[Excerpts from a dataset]
++++++
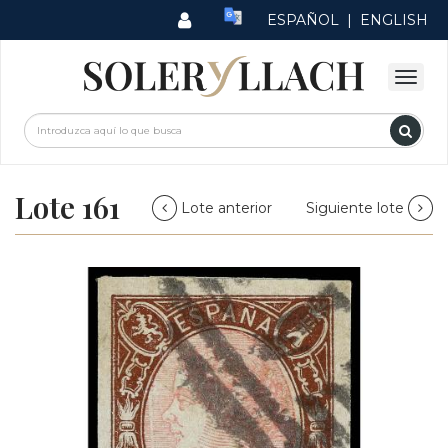
ESPAÑOL
|
ENGLISH
Lote 161
Lote anterior
Siguiente lote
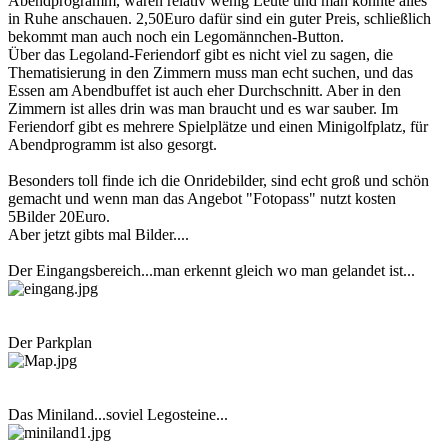
Abendprogramm, waren relativ wenig Leute und man konnte alles
in Ruhe anschauen. 2,50Euro dafür sind ein guter Preis, schließlich
bekommt man auch noch ein Legomännchen-Button.
Über das Legoland-Feriendorf gibt es nicht viel zu sagen, die
Thematisierung in den Zimmern muss man echt suchen, und das
Essen am Abendbuffet ist auch eher Durchschnitt. Aber in den
Zimmern ist alles drin was man braucht und es war sauber. Im
Feriendorf gibt es mehrere Spielplätze und einen Minigolfplatz, für
Abendprogramm ist also gesorgt.
Besonders toll finde ich die Onridebilder, sind echt groß und schön
gemacht und wenn man das Angebot "Fotopass" nutzt kosten
5Bilder 20Euro.
Aber jetzt gibts mal Bilder....
Der Eingangsbereich...man erkennt gleich wo man gelandet ist...
Der Parkplan
Das Miniland...soviel Legosteine...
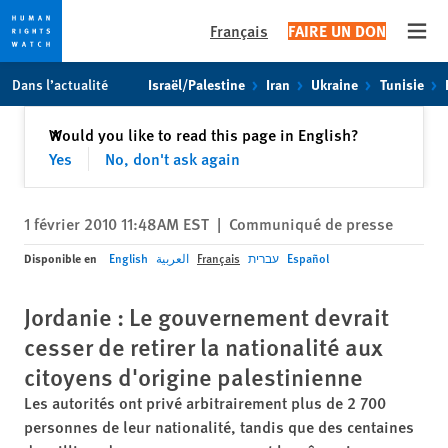
Français
FAIRE UN DON
Open
Skip
Skip
Dans l’actualité
Israël/Palestine
Iran
Ukraine
Tunisie
to
to
cookie
main
Fermer
Would you like to read this page in English?
✕
privacy
content
Yes
No, don't ask again
notice
1 février 2010 11:48AM EST
|
Communiqué de presse
Disponible en
English
العربية
Français
עברית
Español
Jordanie : Le gouvernement devrait
cesser de retirer la nationalité aux
citoyens d'origine palestinienne
Les autorités ont privé arbitrairement plus de 2 700
personnes de leur nationalité, tandis que des centaines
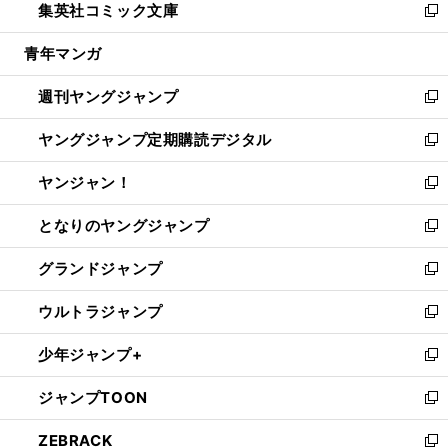
集英社コミック文庫
く
で
ド
ィ
い
新
開
ウ
ン
ウ
し
青年マンガ
く
で
ド
ィ
い
開
ウ
ン
ウ
週刊ヤングジャンプ
く
で
ド
ィ
新
開
ウ
ン
し
ヤングジャンプ定期購読デジタル
く
で
ド
い
新
開
ウ
ウ
し
ヤンジャン！
く
で
ィ
い
新
開
ン
ウ
し
となりのヤングジャンプ
く
ド
ィ
い
新
ウ
ン
ウ
し
グランドジャンプ
で
ド
ィ
い
新
開
ウ
ン
ウ
し
ウルトラジャンプ
く
で
ド
ィ
い
新
開
ウ
ン
ウ
し
少年ジャンプ+
く
で
ド
ィ
い
新
開
ウ
ン
ウ
し
ジャンプTOON
く
で
ド
ィ
い
新
開
ウ
ン
ウ
し
ZEBRACK
く
で
ド
ィ
い
新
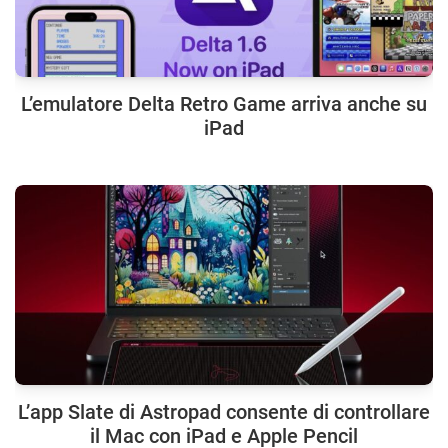
L’emulatore Delta Retro Game arriva anche su
iPad
L’app Slate di Astropad consente di controllare
il Mac con iPad e Apple Pencil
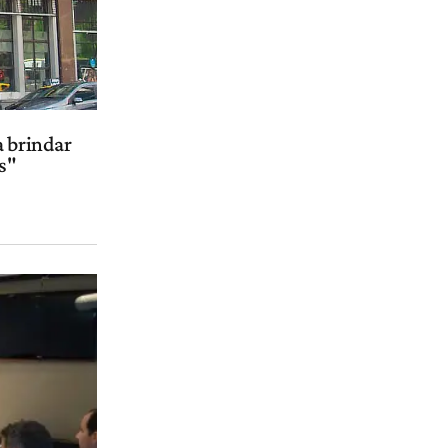
a brindar
s"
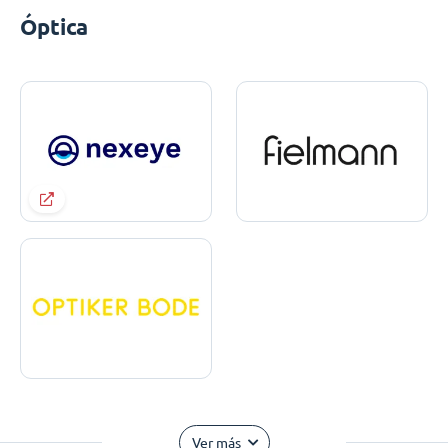
Óptica
Ver más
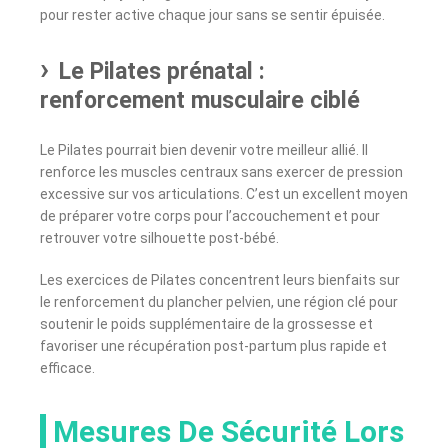
pour rester active chaque jour sans se sentir épuisée.
Le Pilates prénatal :
renforcement musculaire ciblé
Le Pilates pourrait bien devenir votre meilleur allié. Il
renforce les muscles centraux sans exercer de pression
excessive sur vos articulations. C’est un excellent moyen
de préparer votre corps pour l’accouchement et pour
retrouver votre silhouette post-bébé.
Les exercices de Pilates concentrent leurs bienfaits sur
le renforcement du plancher pelvien, une région clé pour
soutenir le poids supplémentaire de la grossesse et
favoriser une récupération post-partum plus rapide et
efficace.
Mesures De Sécurité Lors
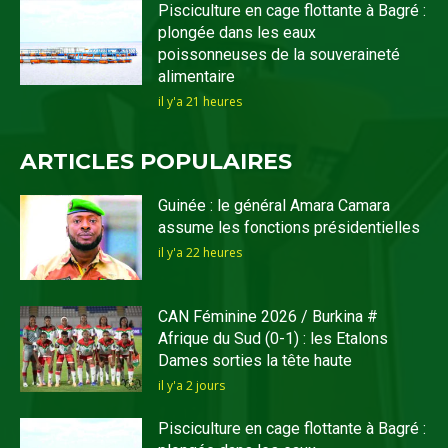
Pisciculture en cage flottante à Bagré :
plongée dans les eaux
poissonneuses de la souveraineté
alimentaire
il y'a 21 heures
ARTICLES POPULAIRES
Guinée : le général Amara Camara
assume les fonctions présidentielles
il y'a 22 heures
CAN Féminine 2026 / Burkina #
Afrique du Sud (0-1) : les Etalons
Dames sorties la tête haute
il y'a 2 jours
Pisciculture en cage flottante à Bagré :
++++++
● **WORK INSTRUCTION**:
Working through the entries line by line, count those containing "renforcement" and report only the number.

● **YOUR SOLUTION**:
2